Recommandation n° 2 : Rétablir dès à présent une « enquête DMTG 2.0 » pour disposer, à partir des données disponibles au moment des successions, d'une photographie complète du patrimoine et mener un travail de reconstitution des données manquantes depuis la dernière étude représentative, datant de 2010.
À cette fin, redéployer des effectifs au sein des ministères économiques et financiers pour étoffer les moyens du département des études statistiques et fiscales au sein de la direction générale des finances publiques (DGFiP), afin de renforcer les capacités d'analyse de l'administration sur le patrimoine, en particulier sur les donations et successions (direction générale des finances publiques).
Recommandation n° 3 : Accélérer le calendrier de la numérisation des déclarations de successions afin de couvrir l'ensemble des actes d'ici à2029, étendre la numérisation aux déclarations de donations, et rendre rapidement opérationnel le module statistique de la plateforme e-enregistrement, le cas échéant par le déploiement de moyens humains ou financiers supplémentaires (Législateur, direction générale des finances publiques).
Recommandation n° 4 : Garantir l'exhaustivité des informations figurant dans les déclarations de donations et successions pour déterminer la progressivité effective des droits de mutation à titre gratuit (DMTG), et pour connaître l'incidence, à ce titre, du barème, des abattements et des dispositifs successoraux favorables, selon les niveaux de revenus et de patrimoine des bénéficiaires (direction générale des finances publiques, notaires).

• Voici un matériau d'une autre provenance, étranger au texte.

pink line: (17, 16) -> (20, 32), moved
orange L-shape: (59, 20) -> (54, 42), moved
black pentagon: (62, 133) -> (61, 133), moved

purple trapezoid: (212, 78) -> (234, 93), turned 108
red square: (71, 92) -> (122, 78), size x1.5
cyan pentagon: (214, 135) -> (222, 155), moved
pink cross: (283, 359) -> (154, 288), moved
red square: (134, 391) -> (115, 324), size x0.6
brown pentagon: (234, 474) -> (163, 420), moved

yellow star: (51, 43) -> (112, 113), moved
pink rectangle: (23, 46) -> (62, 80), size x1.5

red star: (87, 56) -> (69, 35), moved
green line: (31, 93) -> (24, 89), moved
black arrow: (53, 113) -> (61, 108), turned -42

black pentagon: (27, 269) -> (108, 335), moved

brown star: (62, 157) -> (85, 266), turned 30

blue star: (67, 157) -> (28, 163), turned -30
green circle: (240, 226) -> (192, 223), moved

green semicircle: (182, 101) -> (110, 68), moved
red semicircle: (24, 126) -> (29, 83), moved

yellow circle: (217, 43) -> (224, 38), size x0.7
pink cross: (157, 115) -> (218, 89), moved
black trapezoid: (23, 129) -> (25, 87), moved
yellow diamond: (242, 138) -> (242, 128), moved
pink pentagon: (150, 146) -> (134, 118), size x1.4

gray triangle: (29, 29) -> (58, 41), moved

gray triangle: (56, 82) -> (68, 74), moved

Recommandation n° 5 : Envisager l'information systématique du notaire du bénéficiaire pour les sommes des contrats d'assurance vie que ce dernier a précédemment reçues. Cette information facilitera le contrôle par le notaire du respect du plafond de l'abattement de 152 500 euros (Législateur, notaires).
Recommandation n° 6 : Prévoir la mention systématique du recours à un pacte Dutreil dans les actes notariés, lesquels alimenteront la base de données en cours de constitution sur les successions (direction générale des finances publiques).
Recommandation n° 7 : Prévoir la tiers-déclaration d'informations sur les actifs financiers d'une valeur supérieure à 7 500 euros détenus par les ménages via les établissements teneurs de compte, par une annexe de l'imprimé fiscal unique (IFU), dans lequel figure au moins l'encours annuel moyen des actifs financiers par personne, par établissement et par type d'actif (Législateur, direction générale des finances publiques).
Recommandation n° 8 : Compléter les mesures de détection et le contrôle des actifs numériques détenus par les non-résidents prévues par la directive DAC 8 par une double obligation : obligation pour les prestataires de services sur cryptoactifs de déclarer tous les comptes d'actifs en France et obligation de notification à l'administration fiscale de la détention de portefeuilles de cryptoactifs auto-hébergés à partir d'un seuil défini en valeur (Législateur, direction générale des finances publiques).
Recommandation n° 9 : À partir des travaux statistiques et des sciences sociales, s'accorder sur une définition multidimensionnelle de la richesse, combinant patrimoine et revenu, à l'exemple de ce qui existe pour la pauvreté (conseil national de l'information statistique).
Recommandation n° 10 : Créer, à côté du revenu fiscal de référence, un indicateur complémentaire de revenu économique intégrant les revenus, notamment patrimoniaux, aujourd'hui mal appréhendés, afin d'améliorer la connaissance statistique des capacités contributives, sans produire d'effet de bord immédiat sur les dispositifs indexés sur le revenu fiscal de référence (RFR) (direction générale des finances publiques).
Recommandation n° 11 : Saisir l'inspection générale des finances de la réalisation d'une étude pour évaluer la diffusion du recours au crédit lombard et ses différents usages (inspection générale des finances).